Mit einer Lesung aus „Der Engel schwieg“ wird am 22. September an Heinrich Böll erinnert. Der bekannte Schauspieler Günter Lamprecht hat mit seiner Frau, der Schauspielerin Claudia Amm, und Literaturwissenschaftler Hans-Gerd Koch eine Lesefassung des frühen Romans erarbeitet, der nach Kriegsende 1945 in Köln spielt und erst 1992 posthum erschienen ist. Hunger und Brot, Ruinen und katholische Kirche – „hier sind schon alle Böll-Themen angelegt“, so Bibliothekschef Jan-Pieter Barbian.

Markus Boysen liest den „Butt“

Ebenfalls hochkarätig besetzt ist die Lesung zum Grass-Geburtstag am 16. Oktober.

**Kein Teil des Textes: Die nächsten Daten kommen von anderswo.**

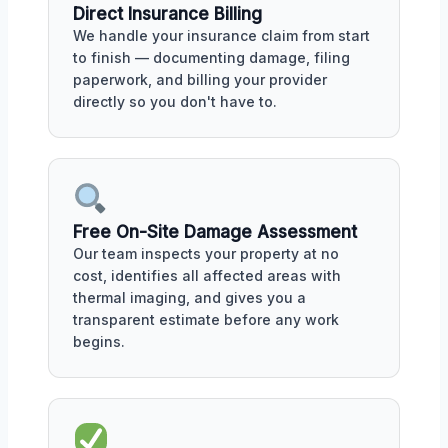
Direct Insurance Billing
We handle your insurance claim from start
to finish — documenting damage, filing
paperwork, and billing your provider
directly so you don't have to.
Free On-Site Damage Assessment
Our team inspects your property at no
cost, identifies all affected areas with
thermal imaging, and gives you a
transparent estimate before any work
begins.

Markus Boysen aus der bekannten Schauspieler-Familie liest aus dem 1977 erschienenen Roman „Der Butt“, in dem Grass das Grimm-Märchen vom Fischer und seiner Frau umgekehrt erzählt – aus der Perspektive der Frau. Es moderiert Hanjo Kesting.

Die guten Bücher der Franzosen

„Warum die Franzosen so gute Bücher schreiben“ erklärt Iris Radisch am 25. Oktober in ihrem neuen Buch, das im September erscheint. Darin begibt sich die studierte Romanistin und bekannte Literaturkritikerin auf einen Streifzug durch die neuere französische Literatur und gibt einen Überblick von Sartre und Duras bis hin zu Yasmina Reza und Houellebecq; es moderiert Wolfgang Schwarzer von der Deutsch-Französischen Gesellschaft.

Prof. Kraft in Silicon Valley

Der Schweizer Autor Johans Lüscher stellt am 9. November seinen Roman „Kraft“ vor. Darin geht der „ziemlich kraftlose“ Professor Richard Kraft ins Silicon Valley, um an einem wissenschaftlichen Wettbewerb teilzunehmen. Lüscher blicke dabei auch kritisch-desillusionierend auf den Mythos Silicon Valley, so Barbian.

Historischer Berlin-Krimi

Volker Kutscher stellt am 1. Dezember mit „Lunapark“ seinen sechsten Krimi der Serie um Kommissar Gereon Rath vor, die ein schillerndes Bild Berlins in den 20er und 30er Jahre zeichnet. Glanz und Elend der Metropole, in der die Nazis zunehmend an Macht gewinnen – auch im Polizeiapparat.

„Die Sache mit dem Abschied“

Nach „Da geht noch was“ zu ihrem 65. Geburtstag, geht es bei Christine Westermann mit dem Thema weiter. Sie stellt am 22. Februar „Die Sache mit dem Abschied. Versuch einer Versöhnung“ vor. Abschied nehmen gehört schließlich zum Altern dazu.

Poetry-Slammerin scheitert schön

Mit der jungen Poetry-Slammerin Sarah Bosetti (Jahrgang 1984) endet das Programm am 12. März. Sie erzählt in „Ich will doch nur mein Bestes“ Geschichten vom schönen Scheitern. Der Literaturverein möchte mit ihrem Auftritt junge Menschen gewinnen – möglichst auch als Mitglieder (Jahresbeitrag 35, für Schüler und Studenten 20 Euro). Der 105 Jahre alte Verein verdiene es weiterzuleben, wirbt Thomas Diederichs um junge Buchfreunde.

>>> FREIER EINTRITT FÜR VEREINSMITGLIEDER

Alle Lesungen beginnen um 20 Uhr in der Zentralbibliothek im Stadtfenster an der Steinschen Gasse 26. Die Eintrittspreise variieren mehr als in den Vorjahren zwischen 6 und 10 Euro (im Vorverkauf 1 bis 2 Euro weniger).

Für Mitglieder gilt Eintritt frei, mehr Info unter www.stadtbibliothek-duisburg.de.